─── Record extracts

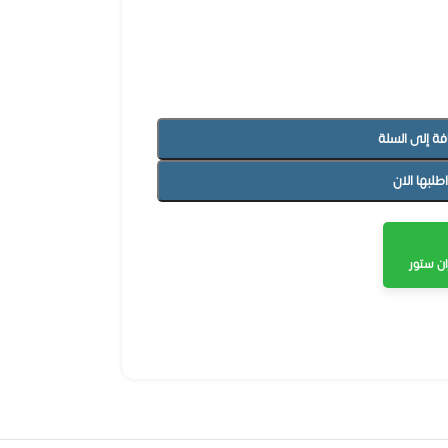
فة إلى السلة
اطلبها الان
ن ستور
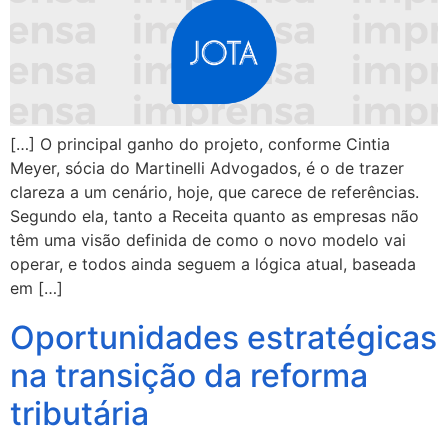
[…] O principal ganho do projeto, conforme Cintia
Meyer, sócia do Martinelli Advogados, é o de trazer
clareza a um cenário, hoje, que carece de referências.
Segundo ela, tanto a Receita quanto as empresas não
têm uma visão definida de como o novo modelo vai
operar, e todos ainda seguem a lógica atual, baseada
em […]
Oportunidades estratégicas
na transição da reforma
tributária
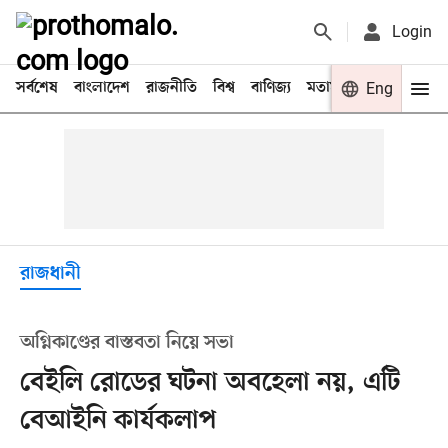
Login
সর্বশেষ
বাংলাদেশ
রাজনীতি
বিশ্ব
বাণিজ্য
মতামত
খেলা
Eng
বিনো
রাজধানী
অগ্নিকাণ্ডের বাস্তবতা নিয়ে সভা
বেইলি রোডের ঘটনা অবহেলা নয়, এটি
বেআইনি কার্যকলাপ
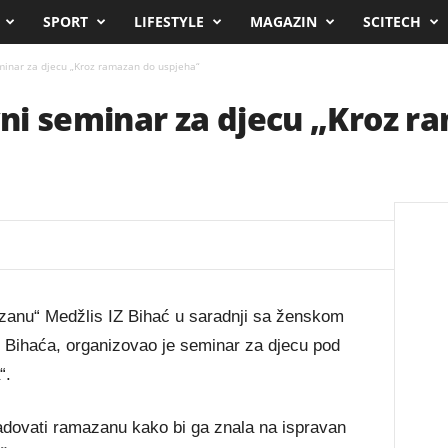
SPORT
LIFESTYLE
MAGAZIN
SCITECH
minar za djecu „Kroz ramazan do uspjeha“
ni seminar za djecu „Kroz r
zanu“ Medžlis IZ Bihać u saradnji sa ženskom
 Bihaća, organizovao je seminar za djecu pod
“.
radovati ramazanu kako bi ga znala na ispravan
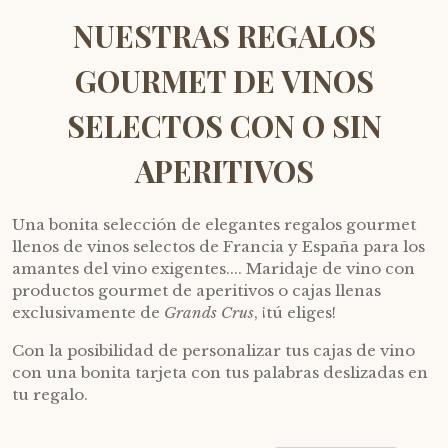
NUESTRAS REGALOS
GOURMET DE VINOS
SELECTOS CON O SIN
APERITIVOS
Una bonita selección de elegantes regalos gourmet
llenos de vinos selectos de Francia y España para los
amantes del vino exigentes.... Maridaje de vino con
productos gourmet de aperitivos o cajas llenas
exclusivamente de
Grands Crus
, ¡tú eliges!
Con la posibilidad de personalizar tus cajas de vino
con una bonita tarjeta con tus palabras deslizadas en
tu regalo.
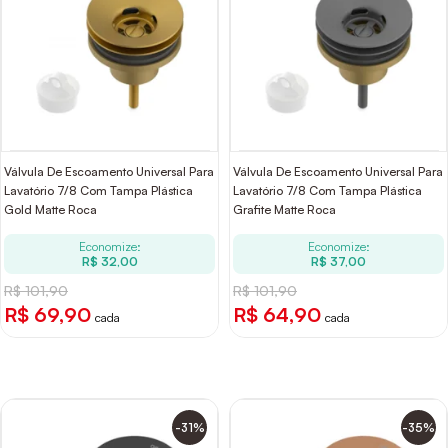
Válvula De Escoamento Universal Para
Válvula De Escoamento Universal Para
Lavatório 7/8 Com Tampa Plástica
Lavatório 7/8 Com Tampa Plástica
Gold Matte Roca
Grafite Matte Roca
Economize:
Economize:
R$ 32,00
R$ 37,00
R$ 101,90
R$ 101,90
R$ 69,90
R$ 64,90
cada
cada
-31%
-35%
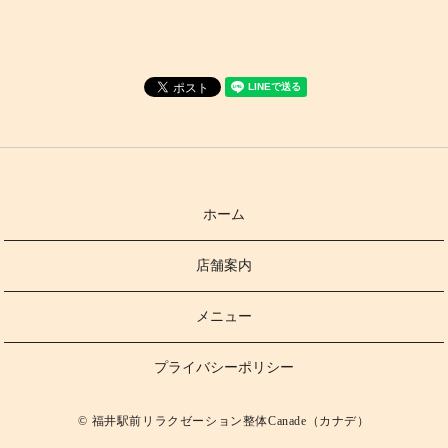
ホーム
店舗案内
メニュー
プライバシーポリシー
© 福井駅前リラクゼーション整体Canade（カナデ）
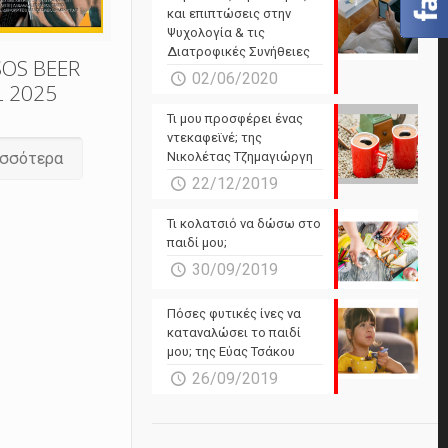
και επιπτώσεις στην
Ψυχολογία & τις
Διατροφικές Συνήθειες
SOS BEER
02/06/2020
L 2025
Τι μου προσφέρει ένας
ντεκαφεϊνέ; της
Νικολέτας Τζημαγιώργη
ισσότερα
22/12/2019
Τι κολατσιό να δώσω στο
παιδί μου;
30/09/2019
Πόσες φυτικές ίνες να
καταναλώσει το παιδί
μου; της Εύας Τσάκου
26/09/2019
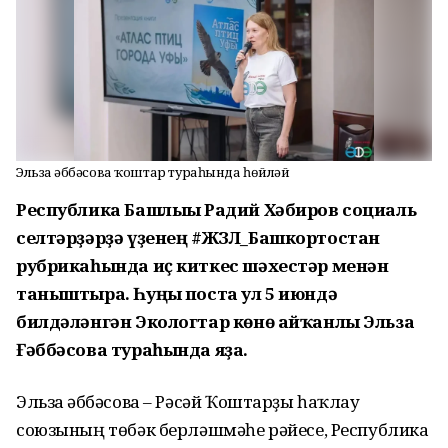
Эльза Ғәббәсова ҡоштар тураһында һөйләй
Республика Башлығы Радий Хәбиров социаль
селтәрҙәрҙә үҙенең #ЖЗЛ_Башкортостан
рубрикаһында иҫ киткес шәхестәр менән
таныштыра. Һуңғы поста ул 5 июндә
билдәләнгән Экологтар көнө айҡанлы Эльза
Ғәббәсова тураһында яҙа.
Эльза Ғәббәсова – Рәсәй Ҡоштарҙы һаҡлау
союзының төбәк берләшмәһе рәйесе, Республика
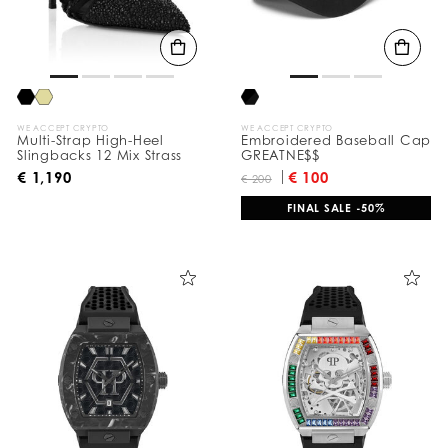
а
т
ы
п
о
:
WE ACCEPT CRYPTO
WE ACCEPT CRYPTO
Multi-Strap High-Heel
Embroidered Baseball Cap
Slingbacks 12 Mix Strass
GREATNE$$
€ 1,190
€ 100
€ 200
FINAL SALE -50%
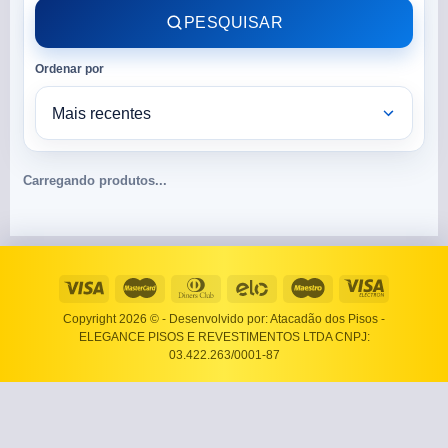
PESQUISAR
Ordenar por
Carregando produtos...
Copyright 2026 ©
- Desenvolvido por: Atacadão dos Pisos -
ELEGANCE PISOS E REVESTIMENTOS LTDA CNPJ:
03.422.263/0001-87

──────

## Task objective
Find "Эльза" in the preceding records. Copy each line that holds it.

## Solution to this task
Эльза Ғәббәсова ҡоштар тураһында һөйләй
билдәләнгән Экологтар көнө айҡанлы Эльза
Эльза Ғәббәсова – Рәсәй Ҡоштарҙы һаҡлау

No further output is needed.